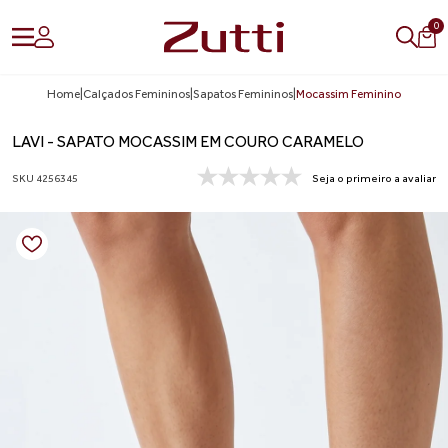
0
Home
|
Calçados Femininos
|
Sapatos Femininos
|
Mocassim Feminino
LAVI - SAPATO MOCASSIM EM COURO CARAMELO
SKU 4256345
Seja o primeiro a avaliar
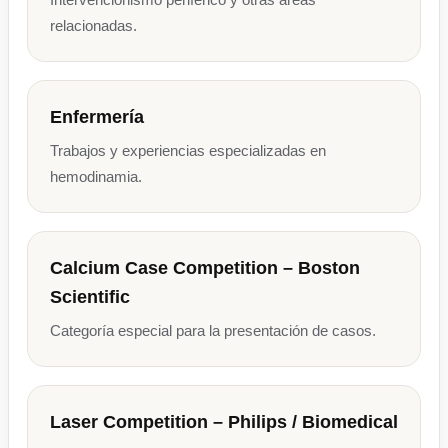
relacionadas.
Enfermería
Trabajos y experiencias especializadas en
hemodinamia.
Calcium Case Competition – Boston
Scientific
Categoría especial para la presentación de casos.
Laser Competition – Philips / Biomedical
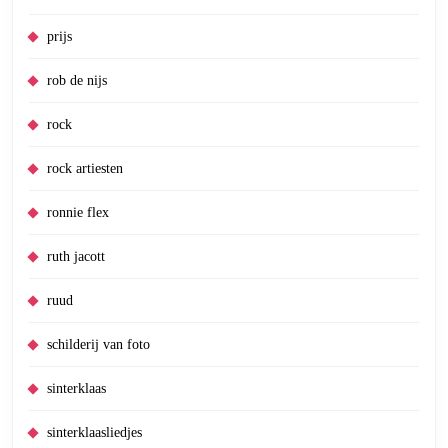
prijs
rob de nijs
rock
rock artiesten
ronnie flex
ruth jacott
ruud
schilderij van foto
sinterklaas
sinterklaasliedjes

--

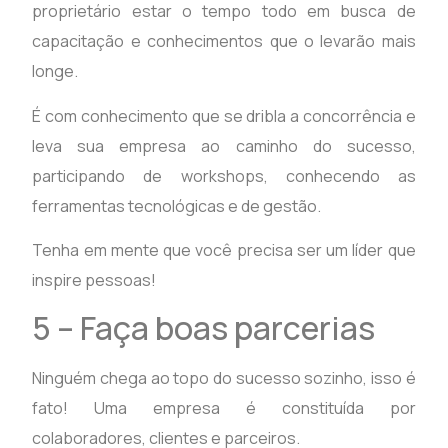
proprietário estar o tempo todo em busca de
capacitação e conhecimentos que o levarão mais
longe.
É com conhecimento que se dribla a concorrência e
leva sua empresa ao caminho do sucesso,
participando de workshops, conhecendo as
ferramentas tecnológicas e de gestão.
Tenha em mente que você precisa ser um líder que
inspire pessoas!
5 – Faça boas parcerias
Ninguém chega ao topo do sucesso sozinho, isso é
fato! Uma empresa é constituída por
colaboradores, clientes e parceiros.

* * *

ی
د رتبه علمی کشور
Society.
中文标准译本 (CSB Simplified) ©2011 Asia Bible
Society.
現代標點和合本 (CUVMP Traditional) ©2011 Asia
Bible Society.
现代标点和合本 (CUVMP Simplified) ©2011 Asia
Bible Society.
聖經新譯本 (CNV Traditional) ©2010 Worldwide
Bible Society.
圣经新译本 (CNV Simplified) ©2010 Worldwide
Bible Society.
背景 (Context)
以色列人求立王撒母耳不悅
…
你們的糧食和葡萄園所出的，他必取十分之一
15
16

* TASK DESCRIPTION *
Show me each line of the listing above with "Traditional" in it.

* ANSWER AREA *
現代標點和合本 (CUVMP Traditional) ©2011 Asia
聖經新譯本 (CNV Traditional) ©2010 Worldwide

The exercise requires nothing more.